Then Equivalent emf, $({\xi _{eq}})$, $$ \Rightarrow {\xi _{eq}} = {\xi _1} + {\xi _2}..... + {\xi _n}$$
Also, equivalent internal resistance $({r_{eq}})$ ,$$ \Rightarrow {r_{eq}} = {r_1} + {r_2} + ..... + {r_n}$$
Total resistance $(R_{eq})$ of the circuit, $$R_{eq}=R + r_{eq}$$
The above circuit becomes as shown.
The current $(I)$ in the circuit, $$I = \frac{{\xi_{eq} }}{{R + r_{eq}}}$$
For $n$ identical cell
Equivalent emf $({\xi _{eq}})$, $$ \Rightarrow {\xi _{eq}} = n\xi $$
Equivalent internal resistance $(r_{eq})$ ,$${r_{eq}} =nr$$
The current $(I)$ in the circuit, $$I = \frac{n{\xi}}{{R + nr}}$$
Special Cases
(i).
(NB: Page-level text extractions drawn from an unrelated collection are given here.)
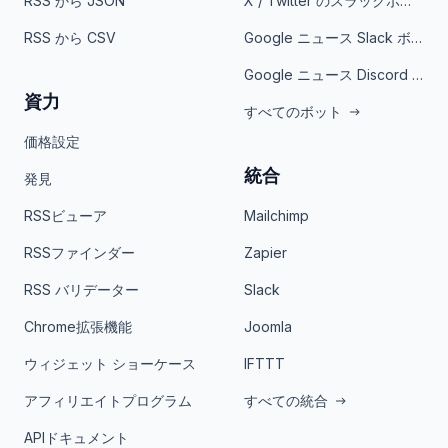
RSS から JSON
X / Twitter のスラックボット
RSS から CSV
Google ニュース Slack ボット
Google ニュース Discord ボット
資力
すべてのボット
価格設定
統合
発見
RSSビューア
Mailchimp
RSSファインダー
Zapier
RSS バリデーター
Slack
Chrome拡張機能
Joomla
ウィジェット ショーケース
IFTTT
アフィリエイトプログラム
すべての統合
APIドキュメント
If $R \gg nr$, then $I = \frac{{n\xi }}{R}$= n times the current due to single cell
(ii).If $R \ll nr$, then $I = \frac{{n\xi }}{{nr}} = \frac{\xi }{r}$ = current given by single cell.
Also,
When the polarity of one cell having emf ${\xi _2}$ and internal resistance ${{r_2}}$ is reversed as shown in the figure.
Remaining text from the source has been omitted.